• _WHAT IS REQUIRED_: Each entry below should be retyped exactly, with nothing omitted.

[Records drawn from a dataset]

● ● ●

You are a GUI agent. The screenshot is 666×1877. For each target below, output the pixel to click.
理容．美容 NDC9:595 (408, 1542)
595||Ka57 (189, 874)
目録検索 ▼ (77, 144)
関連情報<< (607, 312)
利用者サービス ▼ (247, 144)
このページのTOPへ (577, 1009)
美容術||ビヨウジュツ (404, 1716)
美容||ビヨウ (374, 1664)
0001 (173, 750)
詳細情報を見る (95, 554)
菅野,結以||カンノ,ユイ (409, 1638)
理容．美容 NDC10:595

● ● ●

• _EXERCISE RESPONSE_:
You are a GUI agent. The screenshot is 666×1877. For each target below, output the pixel to click.
理容．美容 NDC9:595 (408, 1542)
595||Ka57 (189, 874)
目録検索 ▼ (77, 144)
関連情報<< (607, 312)
利用者サービス ▼ (247, 144)
このページのTOPへ (577, 1009)
美容術||ビヨウジュツ (404, 1716)
美容||ビヨウ (374, 1664)
0001 (173, 750)
詳細情報を見る (95, 554)
菅野,結以||カンノ,ユイ (409, 1638)
理容．美容 NDC10:595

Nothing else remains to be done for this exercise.